While diagnosing R5, we ran an open-data scan for sources that close the labelled-sentiment gaps the prior posts named openly. The 2026-06-08 post named the Pidgin F1=0.460 problem; the 2026-06-10 follow-up confirmed that pretraining on Pidgin domain text alone moves the macro-F1 by +0.0009. The structural barrier is the 1.4% neutral class in AfriSenti pcm — and the right fix is labelled data in the target language at scale.

The scan found Davlan/nollysenti — the Nollywood-review sentiment corpus from Shode et al. 2023 (ACL Findings), translated by native speakers across all four AsoteleLingua target languages plus English. Today the ingest landed:

Language Train Validation Test Label balance
en 1,302 100 500 ~50/50
ha 410 100 500 ~50/50
ig 410 100 500 ~50/50
pcm 410 100 500 ~50/50
yo 900 100 500 ~50/50
Total 3,432 500 2,500 6,432 labelled rows

Sample of one Pidgin record, to anchor what the data actually looks like:

“Steamy soap opera wey unfold against di backdrop of caution histori lesson wey remind us say for Naija, di more wey tins dey change, di more dem dey craze.” — sentiment: positive

That’s exactly the register the F1=0.460 Pidgin classifier is failing on. The Igbo and Yoruba splits are equally clean. The Igbo corpus gap the 2026-06-04 post named — “Igbo finance text is near-absent on the open web” — is partly closed at the labelled-sentiment level here.
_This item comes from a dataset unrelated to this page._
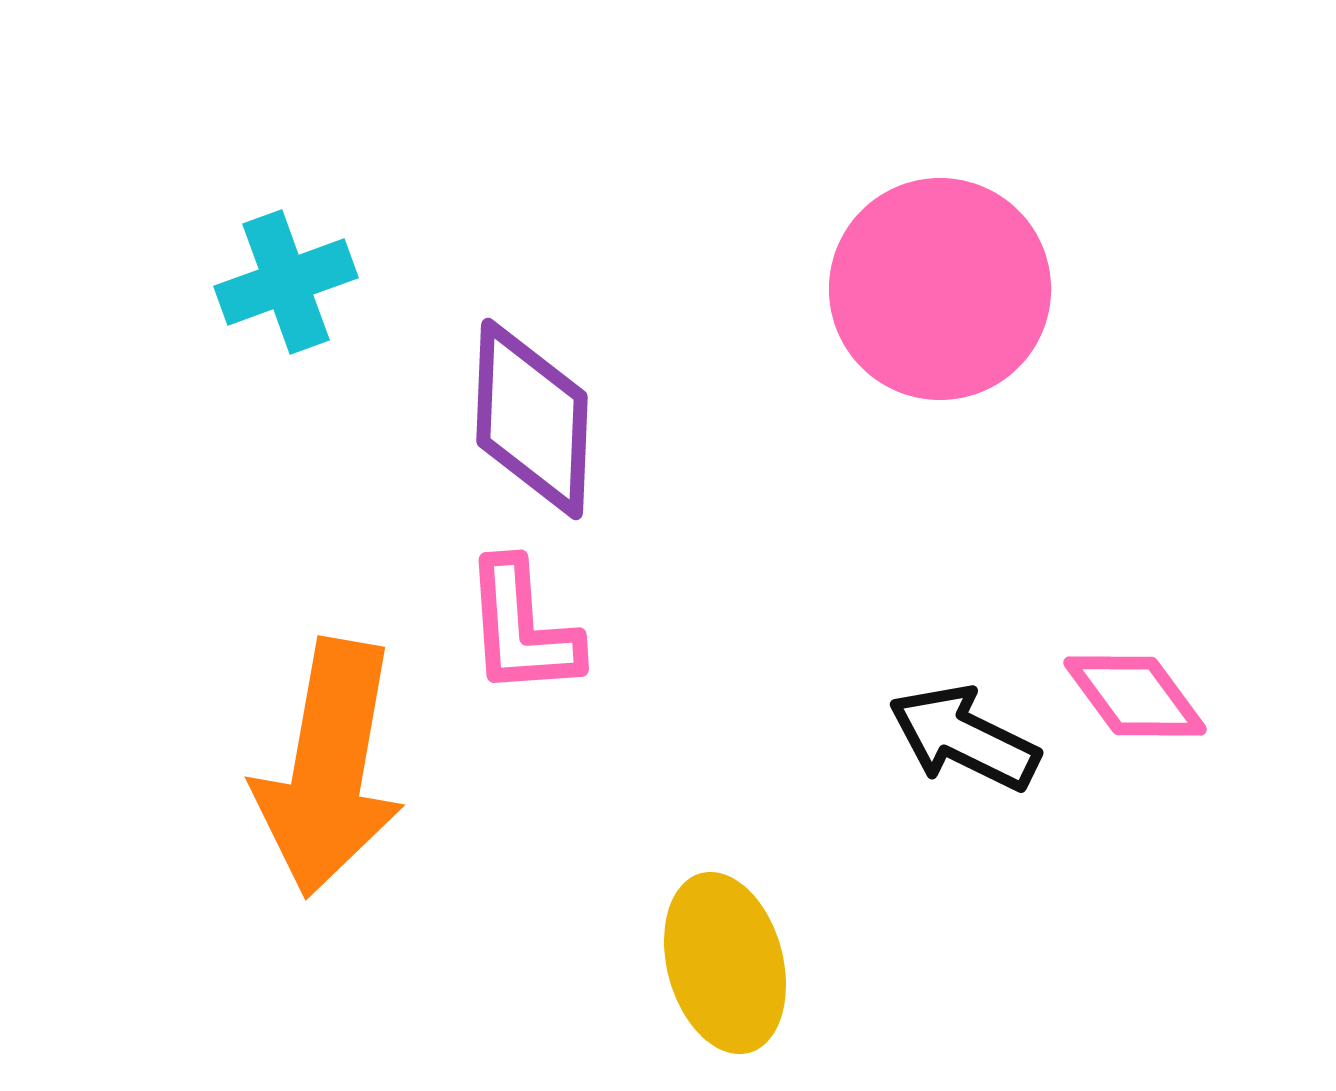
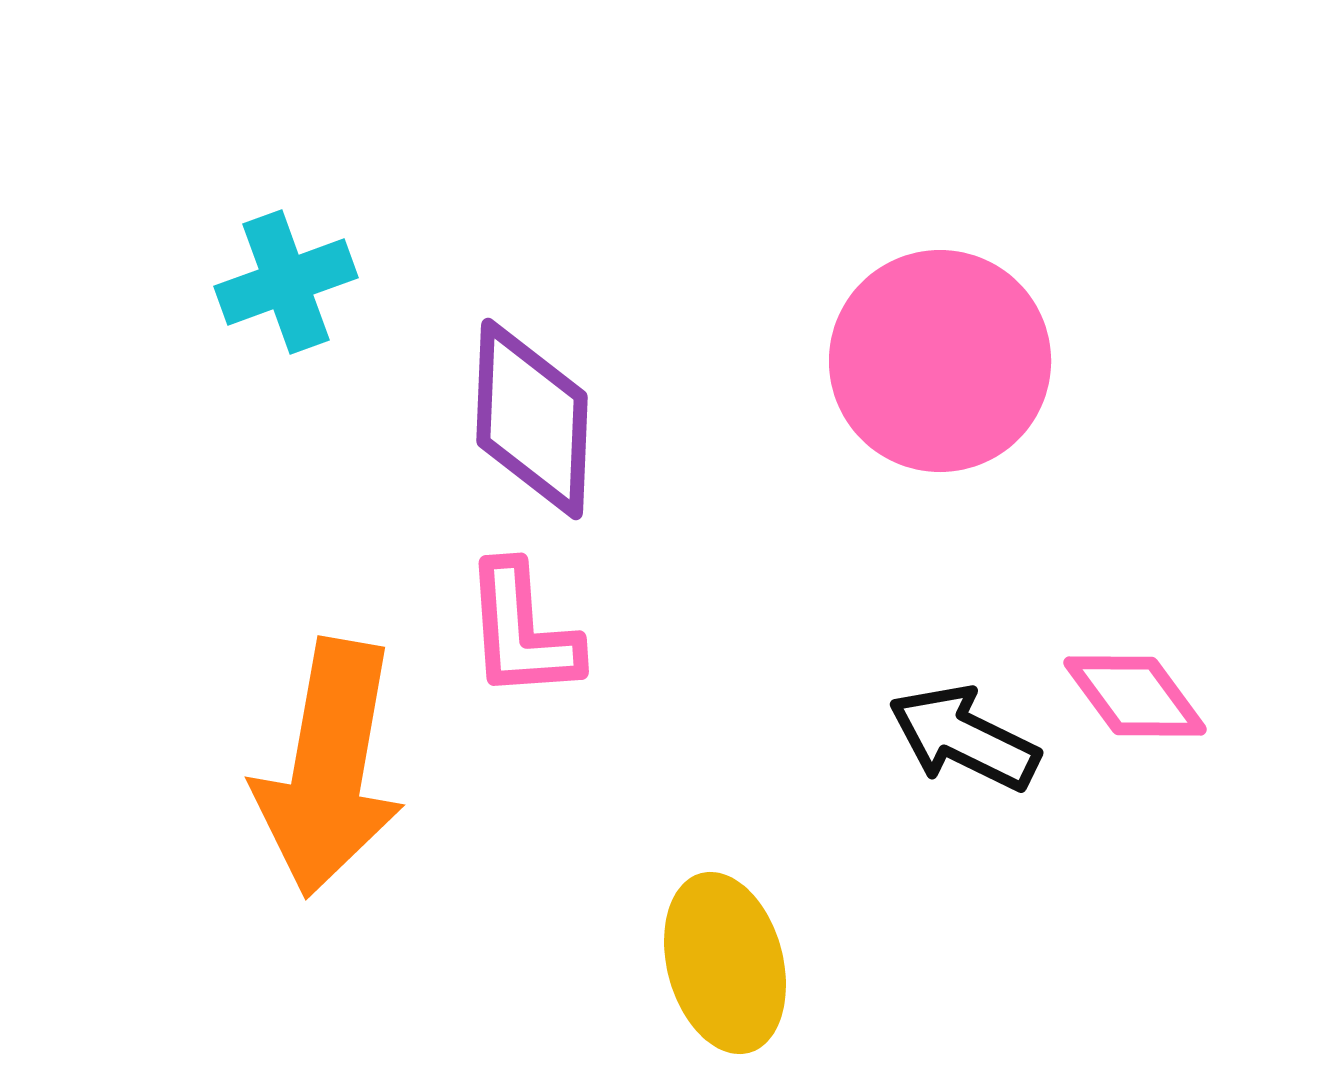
pink circle: moved 72 px down
pink L-shape: moved 3 px down
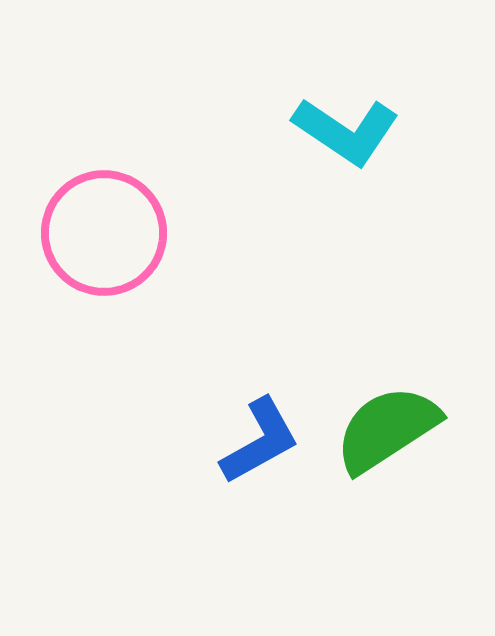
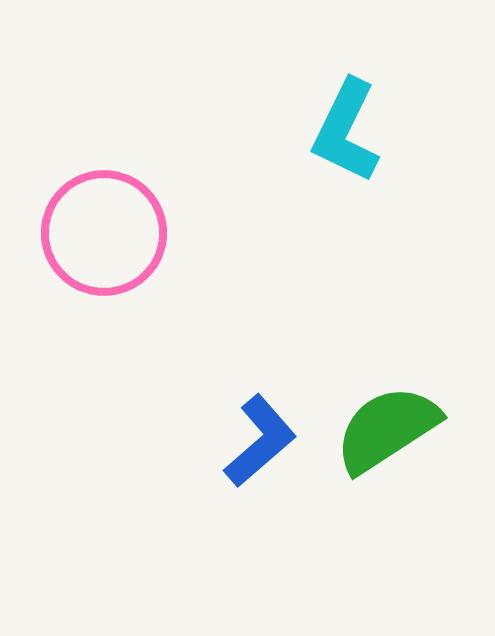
cyan L-shape: rotated 82 degrees clockwise
blue L-shape: rotated 12 degrees counterclockwise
The cross-language parallel structure is unexpected upside. The validation and test splits are parallel-aligned across all five languages — the same Nollywood review translated five ways, indexable by row position. So zip(en_val, pcm_val) reconstructs as a parallel MT eval pair, alongside FLORES+. Same review, five languages, same label. Cross-lingual sentiment-consistency evaluation drops out of this as a free benchmark.

What’s next

The R5 round was a backwards step. The diagnosis is in. The corpus that should have driven the round is now in hand. The post-mortem closes here; the next round starts whenever the data and the discipline both line up.